| | MSNBC: Congress issues 'hard-hitting report with no teeth' about Bush signing statements
The House Armed Services Committee has issued a report (pdf) blasting the Bush administration's use of signing statements to reverse the intent of Congressional legislation. However, MSNBC's Dan Abrams and his guests on Thursday's Verdict were concerned that in the absence of sustained public outrage, there is nothing to prevent Bush from continuing to defy the will of Congress
Former judge and legal commentator Catherine Crier began by calling the House report "a very big deal" and noted that former Supreme Court Justice Sandra Day O'Connor had made it clear to her in an interview that she had a lot of questions about Bush's signing statements. "I think if it ever came before the Supreme Court, we'd get a very definitive opinion that this is not appropriate," Crier stated.
Abrams then offered the example of one law intended to prevent retaliation against government whistle-blowers who reveal "possible wrongdoing" to Congress. Bush subverted that law with a signing statement saying that the employees in question could not even testify before Congress without permission from the president or his appointees.

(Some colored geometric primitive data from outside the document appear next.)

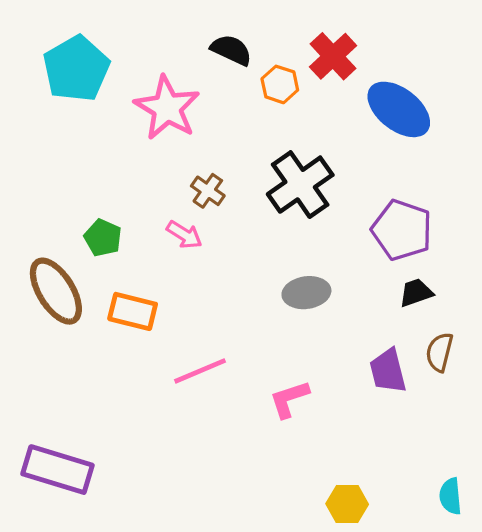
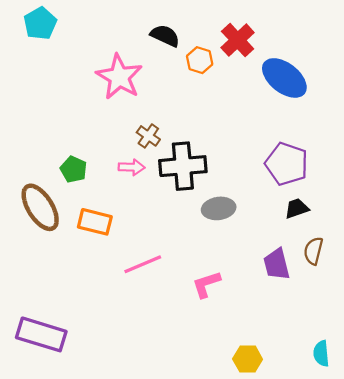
cyan pentagon: (76, 69) -> (40, 23), moved, size x0.7
black cross: (300, 185) -> (183, 166), moved, turned 30
pink arrow: (184, 235) -> (132, 167), turned -30

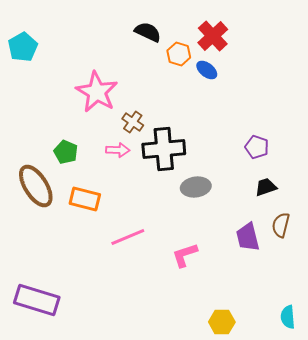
cyan pentagon: (40, 23) -> (23, 47), moved
pink star: (119, 77) -> (97, 92), moved
blue ellipse: (284, 78) -> (207, 70), moved, size x0.5
purple pentagon: (287, 164) -> (257, 147), size x0.6

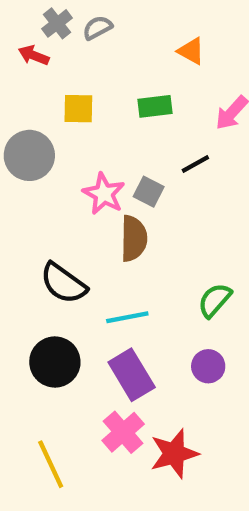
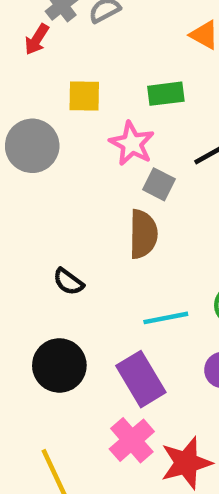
red arrow: (34, 55) -> (37, 39), turned -80
pink star: (104, 194) -> (132, 144), moved
black semicircle: (63, 283) -> (68, 282), size x0.6
cyan line: (127, 317) -> (166, 318), moved

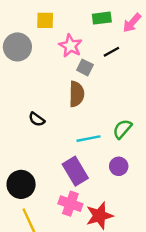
green rectangle: (166, 94) -> (102, 18), moved
black circle: (59, 365) -> (21, 184), moved
pink cross: (132, 440) -> (70, 204), turned -30

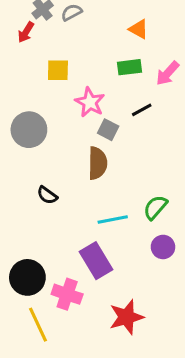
gray circle: (17, 47) -> (29, 130), moved
purple circle: (119, 166) -> (163, 247), moved
pink cross: (70, 204) -> (67, 294), moved

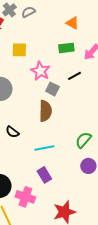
cyan line: (113, 220) -> (44, 148), moved
purple rectangle: (96, 261) -> (44, 175), size x0.7

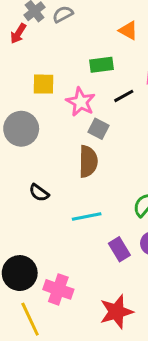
green rectangle: (66, 48) -> (102, 65), moved
yellow square: (19, 50) -> (43, 84), moved
black line: (74, 76) -> (124, 96), moved
purple rectangle: (44, 175) -> (119, 249), moved

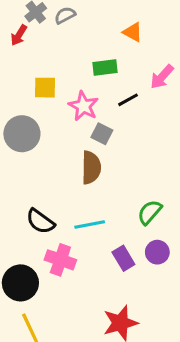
black semicircle: (39, 193) -> (40, 221), moved, size x1.4
pink cross: (58, 289) -> (60, 260), moved

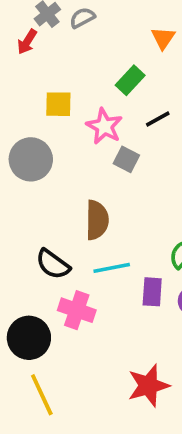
orange triangle: (133, 32) -> (163, 38), turned 35
green rectangle: (105, 68) -> (130, 80), turned -40
brown semicircle: (91, 168) -> (97, 220), moved
purple rectangle: (123, 258) -> (152, 292), moved, turned 35

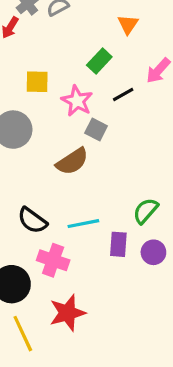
brown semicircle: (97, 220) -> (72, 161), moved, turned 56
red star: (148, 386) -> (67, 313), moved

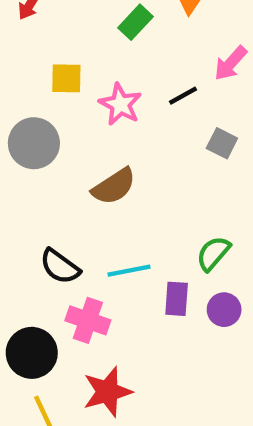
green rectangle: (99, 61) -> (135, 22), moved
gray square: (96, 130) -> (222, 143), moved

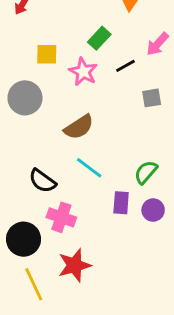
green rectangle: (135, 22) -> (99, 38), moved
gray square: (222, 143) -> (152, 98), turned -36
cyan line: (129, 271) -> (89, 168), moved, turned 48

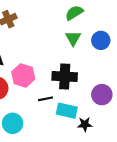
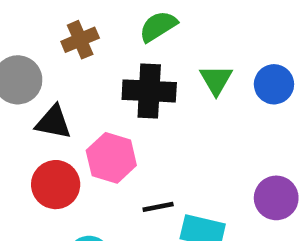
green semicircle: (74, 13) -> (158, 26), moved
black cross: (65, 77) -> (149, 91), moved

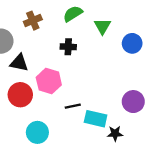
green triangle: (216, 80) -> (102, 26), moved
black cross: (149, 91) -> (68, 47), size x0.6

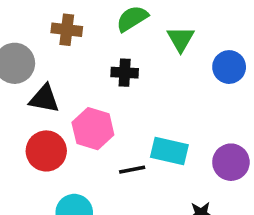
brown cross: (33, 21) -> (67, 30), turned 30
cyan rectangle: (96, 119) -> (169, 151), moved

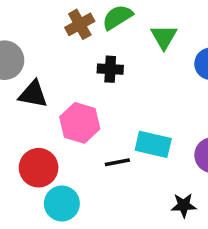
brown cross: (67, 30) -> (80, 24), moved, turned -36
red circle: (46, 151) -> (39, 168), moved

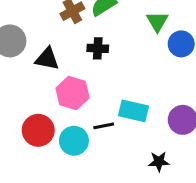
green triangle: (164, 37) -> (157, 22), moved
black triangle: (33, 94) -> (47, 59), moved
cyan circle: (62, 204) -> (74, 141), moved

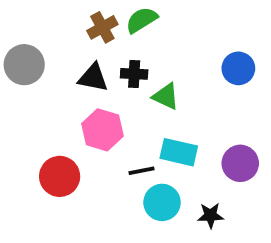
green triangle: (157, 22) -> (166, 96), moved, turned -35
black triangle: (47, 59) -> (93, 78), moved
cyan circle: (74, 141) -> (162, 202), moved

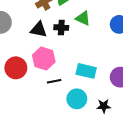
green triangle: (166, 96) -> (83, 18), moved
black line: (142, 171) -> (54, 81), moved
red circle: (60, 176) -> (16, 68), moved

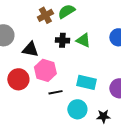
green triangle: (83, 18) -> (83, 40), moved
black triangle: (39, 30) -> (30, 49), moved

Crier commented that this is an example of how, by issuing orders to federal agencies that circumvent the will of Congress, "the president is then directing the agency ... how to act, and unless there comes time that the issue is then confrontable by Congress or the courts, he can go on directing this sort of behavior indefinitely."
"Why not more outrage?" Abrams asked Huffington Post editor Roy Sekoff.
"It's yet another hard-hitting Congressional report with no teeth to it," Sekoff replied. "They tell us something we already know."
"What should they do?" Abrams asked. "This is outrageous. What should Congress do?"
Crier suggested that Congress needs to establish a mechanism for following up on whether federal agencies are carrying out its legislation as directed, because "unless they find a case, specifically, that can go to the courts, you're never going to have a judicial determination."
"George Bush came to town promising to change the culture of Washington," Sekoff concluded. "And, in fact, he has -- for the worse."
This video is from MSNBC's Verdict, broadcast August 21, 2008.